═════ Data to process ═════
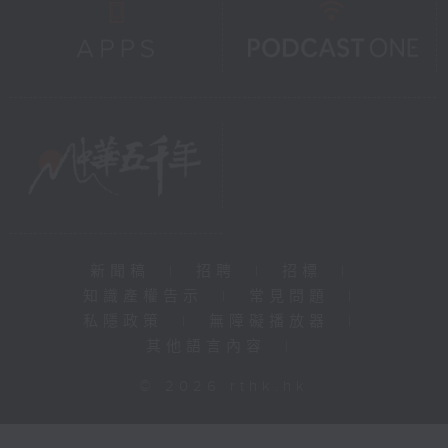
新聞稿
|
招聘
|
招標
|
知識產權告示
|
常見問題
|
私隱政策
|
無障礙播放器
|
其他語言內容
|
© 2026 rthk.hk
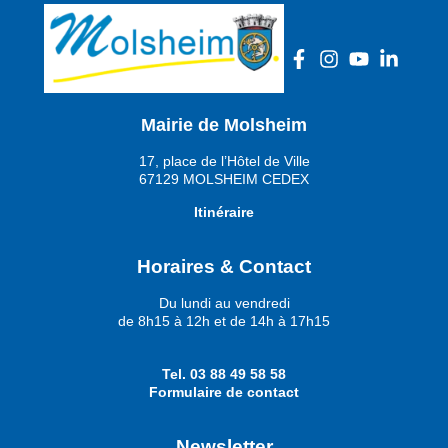
Mairie de Molsheim
17, place de l’Hôtel de Ville
67129 MOLSHEIM CEDEX
Itinéraire
Horaires & Contact
Du lundi au vendredi
de 8h15 à 12h et de 14h à 17h15
Tel.
03 88 49 58 58
Formulaire de contact
Newsletter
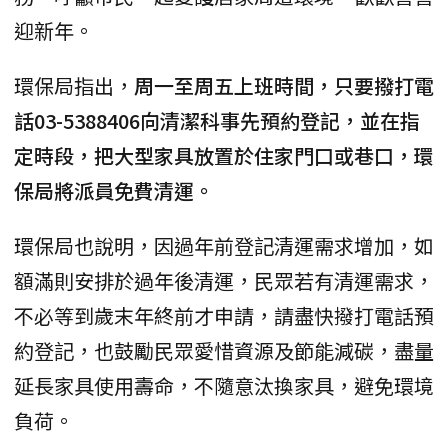
迎新年。
環保局指出，
周一至周五上班時間，只要撥打電
話03-5388406向清潔科事先預約登記，並在指
定時段，把大型家具放置於住家門口或巷口，環
保局將派員免費清運。
環保局也說明，因過年前登記清運需求增加，如
額滿則安排於過年後清運，民眾若有清運需求，
不必等到歲末年終前才申請，請盡快撥打電話預
約登記，也鼓勵民眾愛惜資源及節能減碳，盡量
延長家具使用壽命，不隨意汰換家具，避免環境
負荷。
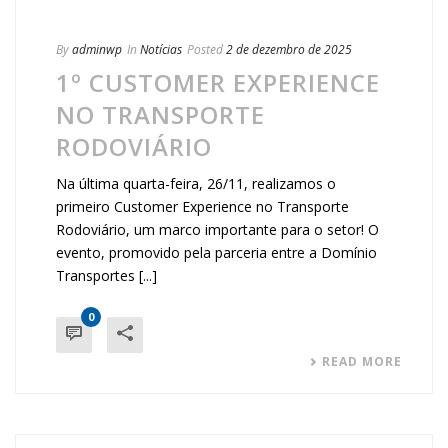
By
adminwp
In
Notícias
Posted
2 de dezembro de 2025
1º CUSTOMER EXPERIENCE
NO TRANSPORTE
RODOVIÁRIO
Na última quarta-feira, 26/11, realizamos o
primeiro Customer Experience no Transporte
Rodoviário, um marco importante para o setor! O
evento, promovido pela parceria entre a Domínio
Transportes [...]
0
READ MORE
═════
Please retype, without any change, the line containing "primeiro Customer Experience no Transporte" and every line after it to the end of the entries above, and only those.

* Result for this exercise
primeiro Customer Experience no Transporte
Rodoviário, um marco importante para o setor! O
evento, promovido pela parceria entre a Domínio
Transportes [...]
0
READ MORE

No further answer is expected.